自民党総裁選挙の告示が明日(9月17日)に迫った。昼の報道番組によると野田聖子幹事長代行も推薦人の確保に目途をつけ、出馬する予定というから、総裁選は、岸田氏、高市氏、河野氏、野田氏の4名で争われることになりそうだ。
マスコミには世論の声として「コロナにどう取り組むか?」が争点だという声が大きいが私は違うと考えている。
というのはコロナウイルスとの闘いは持久戦であり、誰が頑張っても抑制までには2年程度はかかりそうである。無論医療体制の整備で救える命の数は変わるかもしれないがそれは必ずしも首相のイニシアチブに関わるものではない。むしろ実務部隊の仕切り力の問題だと私は考えている。
この時期首相のイニシアチブがもっとも必要なのは、外交問題であろう。タイトルに「血を流さない戦争」と少々エキセントリックな言葉を持ってきたが、これは「戦争論」を書いたクラウゼビッツの言葉だ。
アメリカのアフガニスタン撤退、中国潜水艦の尖閣諸島接近、北朝鮮のミサイル発射実験など緊張はかってないほど高まっている。

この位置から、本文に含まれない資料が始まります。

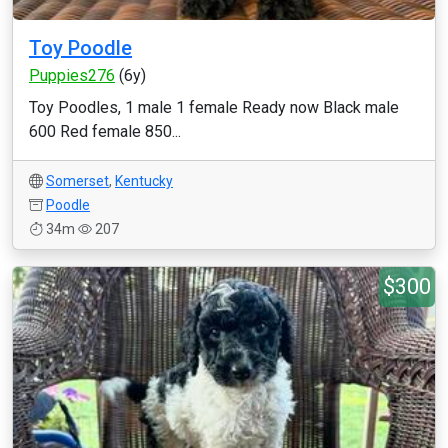
Toy Poodle
Puppies276
(6y)
Toy Poodles, 1 male 1 female Ready now Black male
600 Red female 850...
Somerset
,
Kentucky
Poodle
34m
207
$300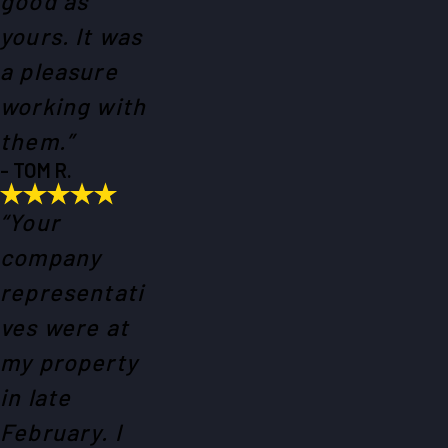
good as
yours. It was
a pleasure
working with
them.”
- TOM R.
“Your
company
representati
ves were at
my property
in late
February. I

文藝春秋10月号に塩野七生氏が「外交とは、血を流さない戦争のこと」の中で「これからは血を流さない戦勝を最重要目的にしなければならない」と述べ、次のことが重要だと述べていた。
① 他国の善意に期待して、などとは考えないこと
② アメリカ合衆国には頼り切らないこと
③ 軍事力を持つこと。一国だけで勝てるほどの軍事力はもたなくてもかまわない。だが、攻めてこられた当初にしろ迎え撃てる程度の軍事力は維持する必要がある。
④ 経済力と技術力の向上も忘れてはならない。
塩野さんの一文は菅首相が自民党総裁選不出馬発表前に書かれている。
つまり誰が総裁候補に立候補するか分からない時点で書かれたものだが、塩野さんの要求水準を一番満たしているのは、高市さんの政策だと私の目に映った。
国民目線からいうと、コロナは喫緊の課題だけれど早晩落ち着くものである。逆に言うとある程度時間がたたないと解決しない問題なのだ。
これに較べ外交問題は日常生活に直ちに影響するものではないが、国家と国民生活の基盤に関わるもので首相のリーダーシップが問われる課題なのだ。
もっとも掲げる政策が良くても、国民が腹落ちするものでなくてはならないし、首相には内外への発信力も問われる。
政治的理念とリーダーシップの両面から首相となる自民党総裁を選ぶべき時期なのである。